Prompt: Where the material below has a line containing "to the ground", start repeating exactly, and keep going through the line containing "attitude, but as the result of bad habits.", with no other lines.

=== Material for this exercise ===

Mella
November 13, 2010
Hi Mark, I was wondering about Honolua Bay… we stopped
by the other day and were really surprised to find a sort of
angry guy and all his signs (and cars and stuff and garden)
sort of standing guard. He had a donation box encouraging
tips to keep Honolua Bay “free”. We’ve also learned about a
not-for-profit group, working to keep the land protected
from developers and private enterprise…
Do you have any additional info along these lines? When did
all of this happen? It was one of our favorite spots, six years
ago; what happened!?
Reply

===
=== Material for this exercise ===

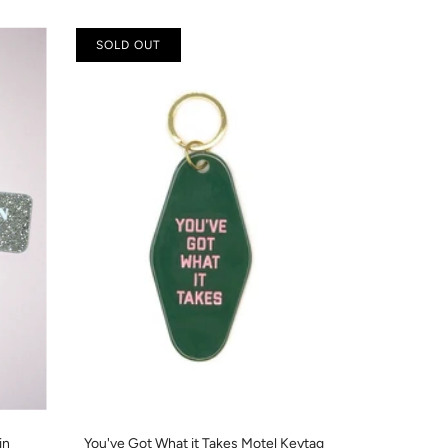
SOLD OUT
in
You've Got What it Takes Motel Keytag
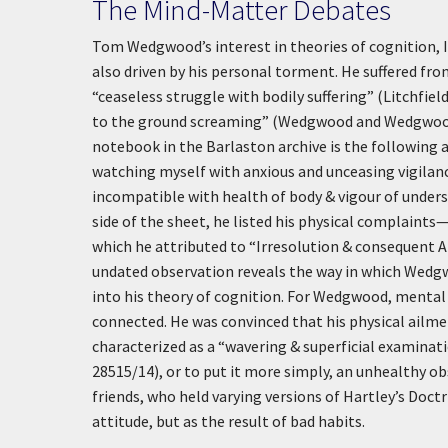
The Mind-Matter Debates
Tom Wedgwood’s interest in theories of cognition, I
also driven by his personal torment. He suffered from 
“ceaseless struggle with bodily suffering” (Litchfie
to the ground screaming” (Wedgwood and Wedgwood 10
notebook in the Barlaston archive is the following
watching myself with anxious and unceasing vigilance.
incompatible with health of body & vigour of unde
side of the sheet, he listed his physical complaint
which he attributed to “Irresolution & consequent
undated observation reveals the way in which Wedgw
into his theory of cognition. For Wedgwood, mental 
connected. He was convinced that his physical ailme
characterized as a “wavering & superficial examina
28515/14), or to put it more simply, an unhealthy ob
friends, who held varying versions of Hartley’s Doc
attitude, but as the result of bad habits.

===

Reply to the exercise:
to the ground screaming” (Wedgwood and Wedgwood 10
notebook in the Barlaston archive is the following
watching myself with anxious and unceasing vigilance.
incompatible with health of body & vigour of unde
side of the sheet, he listed his physical complaint
which he attributed to “Irresolution & consequent
undated observation reveals the way in which Wedgw
into his theory of cognition. For Wedgwood, mental 
connected. He was convinced that his physical ailme
characterized as a “wavering & superficial examina
28515/14), or to put it more simply, an unhealthy ob
friends, who held varying versions of Hartley’s Doc
attitude, but as the result of bad habits.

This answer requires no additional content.